There is a way for applications to access file data that is even faster than using the file system cache. By mapping a file directly into its address space, an application can access the data in the file like an array and need never call the file system at all. This avoids all the overhead associated with the file system call and the search of the cache. The next table shows our little laptop's performance while accessing the file as we did earlier in the chapter, this time adding memory mapping as an access mode. The times shown are
Table 6.2 Memory Mapped vs. File I/O Times in Milliseconds per Record
Type of file access | Operation | Non-cached time | Cached time | Mapped time |
Sequential | Read | 6.58 | 1.32 | 0.75 |
Sequential | Write | 22.91 | 1.70 | 0.64 |
Random | Read | 20.45 | 1.51 | 0.97 |
Random | Read/Write | 40.66 | 3.16 | 1.31 |
File activity just doesn't get any faster than that! But memory mapping of files is not always advisable. For one thing, you'd have to recode an existing application to get rid of all those old-fashioned file system calls. Although the resulting code would be simpler, you must weigh this against taking the time and effort to recode an existing application. Another tricky tradeoff occurs when access is strictly sequential; the cache uses much less memory to read the file, as we have seen. Also, using memory mapping means that you lose access to the file system synchronization modes such as file locking or the more exotic opportunistic locking. This means that any multiple writers of the file, whether they be threads inside a process or multiple processes sharing the file, must coordinate their access using mutexes. And if there is any possibility that the file might be remotely accessed by multiple processes which are writing to the file from different computers, you must invent an inter-process synchronization mechanism which might obviate the performance advantage you got from memory mapping in the first place.
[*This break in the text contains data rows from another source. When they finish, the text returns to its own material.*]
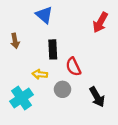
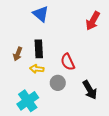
brown arrow: (15, 41) -> (18, 54), moved, turned 32
black rectangle: (53, 49) -> (39, 49), moved
cyan cross: (21, 98) -> (28, 101), moved

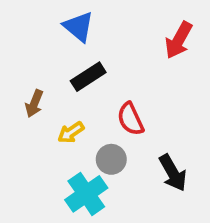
black rectangle: (39, 49) -> (88, 77), moved, turned 60
yellow arrow: (37, 69) -> (71, 132), turned -40
cyan cross: (28, 101) -> (86, 194), moved

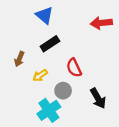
red arrow: (179, 40) -> (101, 23), turned 55

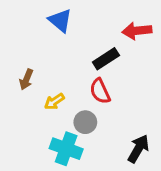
black rectangle: (50, 44) -> (106, 59), moved
black arrow: (98, 98) -> (138, 149), moved, turned -120
cyan cross: (49, 110) -> (66, 149), turned -35

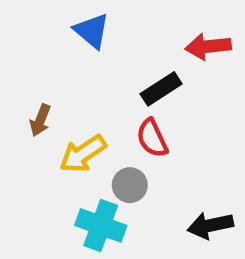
yellow arrow: (54, 102) -> (83, 154), size x1.5
black arrow: (138, 149) -> (210, 225), turned -132

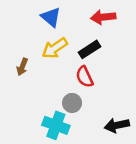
red arrow: (208, 46) -> (103, 17), moved
yellow arrow: (83, 154) -> (55, 48), moved

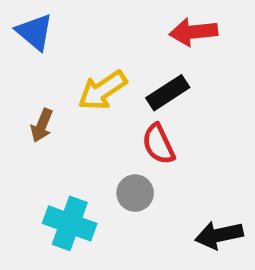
blue triangle: (51, 17) -> (35, 32), moved
cyan cross: (56, 125) -> (70, 223), moved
In cases where you decide to map files into memory, it's a clear winner in speed. Performance Monitor uses memory mapping for accessing the log file when it is reading it for reprocessing. Because access to the file might be random, this is just the sort of task which benefits from memory mapping. Conversely, output of log files is done through the normal file system calls because the cache can detect the sequential nature of the output and can therefore use memory more efficiently writing files created in this fashion.
The principal difference in the behavior of the system between using mapped and unmapped files is that mapped files go directly into the working set of the process, while, as we have seen, buffered files go into the "working set" of the file system cache. When a process maps a file into its address space, it might use quite a bit of RAM to hold the file. But from the memory manager's viewpoint, it really doesn't make too much difference whether the working set of the process or the working set of the cache gets the page that's faulted in. The real elegance of the memory management scheme on Windows NT is exemplified in this point, which is illustrated by the next experiment.
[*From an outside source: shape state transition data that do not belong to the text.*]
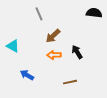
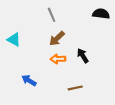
gray line: (39, 14) -> (52, 15), moved
cyan triangle: (13, 46) -> (14, 40), moved

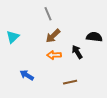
black semicircle: (101, 14) -> (94, 37), moved
cyan triangle: (14, 40) -> (13, 37), turned 48

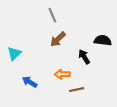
cyan triangle: (13, 37) -> (14, 53), moved
orange arrow: (54, 55) -> (62, 74), moved

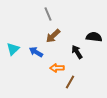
blue arrow: (30, 82) -> (36, 52), moved
brown line: (77, 90) -> (70, 82), turned -48

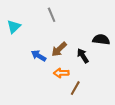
brown arrow: (53, 36) -> (59, 49), moved
cyan triangle: (13, 49) -> (14, 27), moved

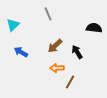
black semicircle: (101, 40) -> (94, 28), moved
blue arrow: (39, 56) -> (21, 52), moved

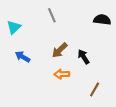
black semicircle: (94, 28) -> (102, 20), moved
brown line: (70, 82) -> (95, 89), moved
We start two processes, each accessing a file with normally distributed record access. First the distribution covers 1 MB, then 2 MB, 3 MB, and so on up to 8 MB. One process reads the file using the file system calls, and the other maps the file into its address space. The results are displayed in the next two charts. The first four trials with working sets from 1 to 4 MB are shown in Figure 6.19, and the next four trials with working sets from 5 to 8 MB are shown in Figure 6.20.
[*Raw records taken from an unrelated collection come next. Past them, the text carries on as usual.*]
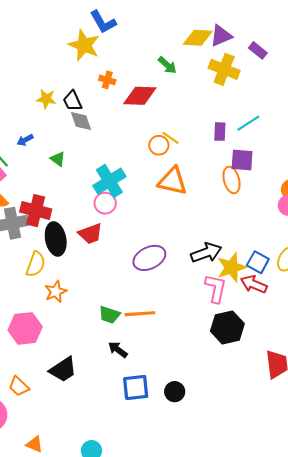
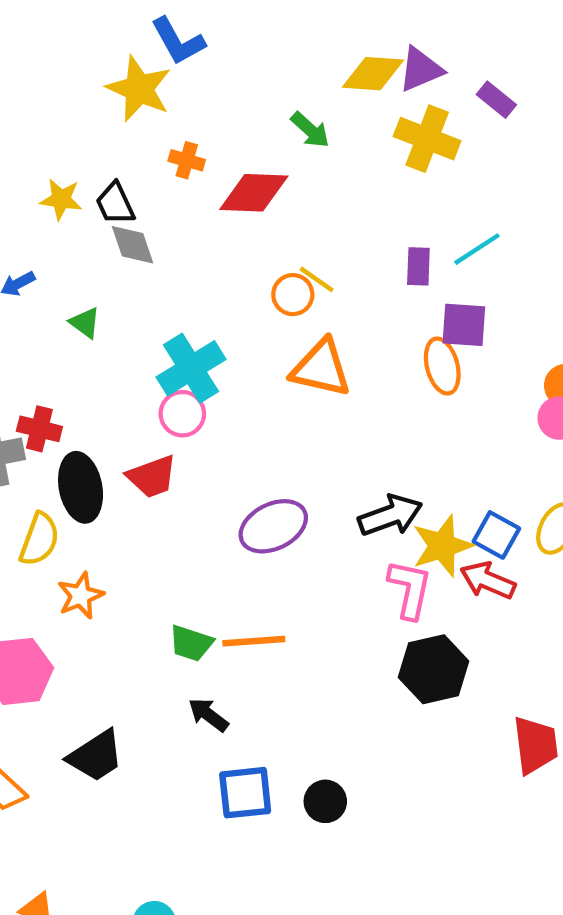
red cross: (36, 211) -> (39, 429), size x0.7

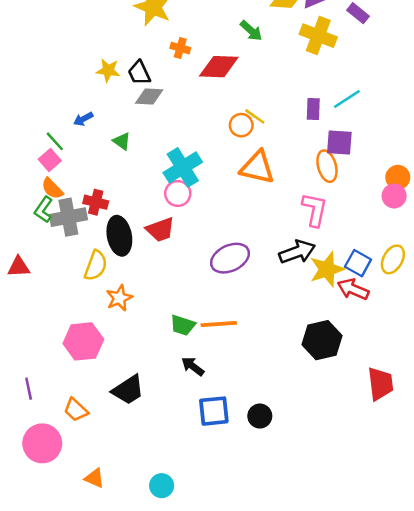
gray diamond: (133, 245) -> (149, 97), turned -68
pink L-shape: (410, 589) -> (315, 210), moved

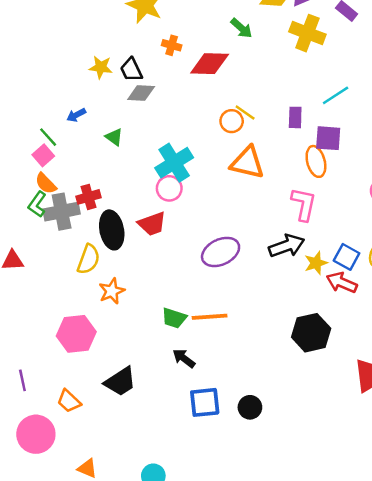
purple rectangle: (313, 109) -> (295, 117), moved
red cross: (96, 202) -> (88, 197), turned -30
yellow star: (327, 269) -> (316, 263), size x0.7

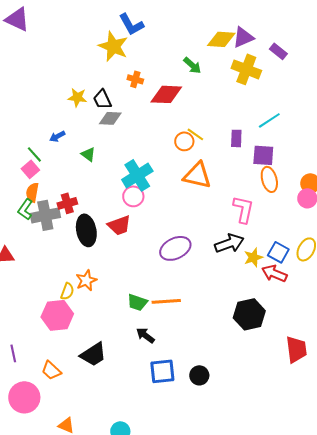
orange ellipse: (316, 161) -> (269, 179), moved
orange semicircle: (46, 183) -> (32, 192), turned 54
yellow semicircle: (88, 259) -> (67, 291), moved, size x0.7

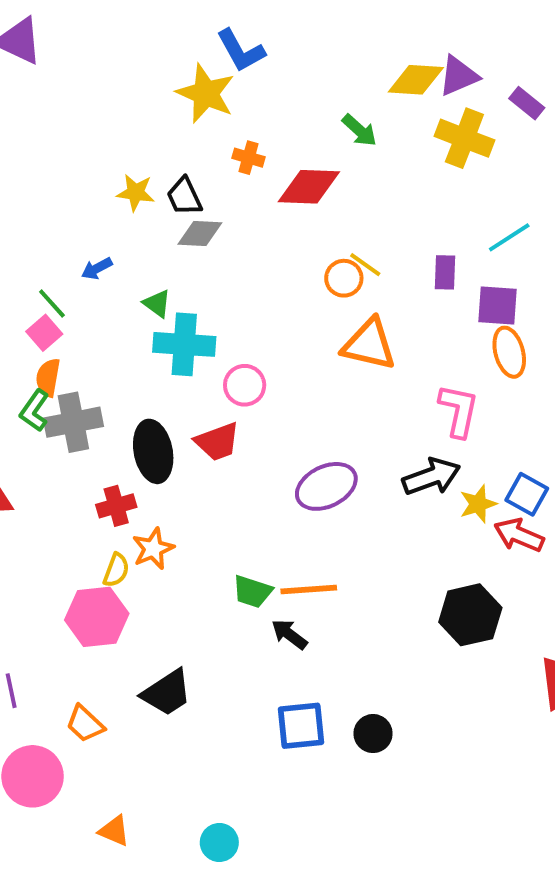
cyan cross: (137, 175) -> (184, 344), moved, turned 36
red cross: (67, 203) -> (116, 506), moved
black arrow: (145, 335) -> (289, 634), moved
Figure 6.19 Competing processes using mapped and file system reads
Figure 6.20 More competing processes using mapped and file system reads
In the beginning, the highlighted cache has a slight size advantage, but as the working sets get larger, the process in heavy black begins to get ahead. The thin black line shows Available Bytes declining, and the dotted line shows that Pages/sec are rising as the experiment progresses. By the time the normal distribution covers 8 MB, the paging rate on this laptop is shaking it right off your lap.
These charts seem to indicate that the memory manager is favoring the process's working set over that of the cache. To some extent this is true. In general, the code and data referenced directly by processes is more crucial to good application performance than the file data in the cache. The cache tends to get the space not needed by processes. It certainly gets any unused space, as we saw when it took pages trimmed from inactive working sets. When processes are active, however, they tend to do a bit better than the cache, as in this case. But the result is not overwhelmingly in favor of the process, as the next figure shows.
Figure 6.21 Response time for mapped and buffered competing processes
Figure 6.21 shows each process's response time as measured by Response Probe during this experiment. The mapped access is faster in the beginning, as we saw in Table 6.2. Then, as the paging increases, and disk access time becomes a significant component of the response time, the two processes' performance evens up. The fact that the working set of the process doing mapped access is a bit larger is not a significant advantage. This indicates that the policy of the memory manager is perfectly balanced.
In the next chapter we discuss how you tune memory manager to favor either the cache or the application in specific circumstances.